Source Direct: Reds Under the Bed

Elements of the SNP have decided that, faced with neo-McCarthyite slanders, the best mode of defence is attack. Talk of Russian interference has thus become a feature of liberal nationalism.

IT’S WIDELY HELD THAT only the uneducated fall prey to conspiracy theories. In fact, as illustrated in Adam Curtis’s latest film, this mode of magical thinking has complex origins, and paranoid delusions are just as common among the educated elite as among the disenfranchised. Curtis specifically names the tendency to imagine Russia (and other geopolitical enemies) as culpable for our own messy political realities, which is pronounced among centrist liberals and some self-declared leftists.

To illustrate how unhinged this gets, consider the recent Jewish Chronicle “investigation” and editorial into Nicola Sturgeon’s links to Iran. This had all the hallmarks of a 21st century hatchet job: guilt by association; hypocrisy; moralising cant; and, naturally, the weaponisation of identity politics (“anti-gay Iran cleric”) to serve state power. And it epitomised how click-bait has poisoned the public sphere and our collective capacity for fair moral judgement.

Regular readers know I don’t belong to Nicola’s foam finger brigade. Yet the Iran calumny unintentionally showed Sturgeon in her best light, as someone who has taken political risks for peace and who bravely built bridges with the Muslim community when it was unfashionable. If I hadn’t been on annual leave, I would have written an editorial titled, “in defence of Nicola Sturgeon”.

Imagine my disappointment, then, to read yesterday’s comments from Sturgeon loyalist MPs Alyn Smith and Stewart McDonald, urging MI5 to establish a summit on “hostile foreign activity” online. It seems that, far from conspiring with “Britain’s enemies”, the contemporary Scottish nationalist accuses the Westminster elite of being insufficiently paranoid about foreign intrusion.

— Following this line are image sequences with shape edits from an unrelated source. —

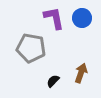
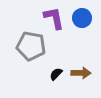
gray pentagon: moved 2 px up
brown arrow: rotated 72 degrees clockwise
black semicircle: moved 3 px right, 7 px up
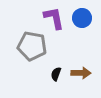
gray pentagon: moved 1 px right
black semicircle: rotated 24 degrees counterclockwise
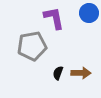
blue circle: moved 7 px right, 5 px up
gray pentagon: rotated 20 degrees counterclockwise
black semicircle: moved 2 px right, 1 px up
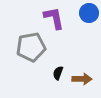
gray pentagon: moved 1 px left, 1 px down
brown arrow: moved 1 px right, 6 px down
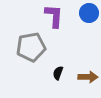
purple L-shape: moved 2 px up; rotated 15 degrees clockwise
brown arrow: moved 6 px right, 2 px up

“In recent months both Facebook and Twitter have published their own data about the number of accounts they have removed, in these cases for being fake accounts linked to states such as Russia and Iran,” they said in a letter to Michael Gove. “Although these data sets are relatively small in number, they do show a worrying trend in hostile foreign activity relating to political matters in Scotland and the UK, across all political divides. This is something that should worry us all.”

Elements of the SNP have decided that, faced with neo-McCarthyite slanders, the best mode of defence is attack. Talk of Russian interference has thus become a feature of liberal nationalism. Sometimes this is applied to Brexit; but the same simplifications have also been applied to elements of the Yes movement (good or bad) that escape the control of the SNP leadership. 

It’s a useful illustration of why conspiratorial thinking has become so embedded among liberal elites. Conspiracies rationalise the inexplicable. They project agency onto events and behaviours that baffle us. Alienated voters in flyover country, faced with senseless factory closures, political incompetence and communities blighted by drug deaths, may conclude that the elite has been taken over by satanic paedophiles. As Curtis observes, such fantasies at least have the virtue of being interesting. More interesting than humdrum sociological realities of system disintegration.

Centrist liberals, equally, face unfathomable events. Having spent decades with an undisputed right to rule, they see Brexit, Trump and anything that challenges their authority as so incomprehensible that the only explanation can be a puppet master leading the world on a merry dance of disorder. Conspiratorial thinking comes from refusing to confront the realities of political defeat.

The irony, of course, is that Smith and McDonald are leading figures in one of the world’s great political success stories, the SNP. However, they also belong to a wider party, the party of transatlantic Clintonite liberalism, which has endured endless humiliations since 2008. And loyalty to that cause often transcends notional commitment to Scottish moral autonomy.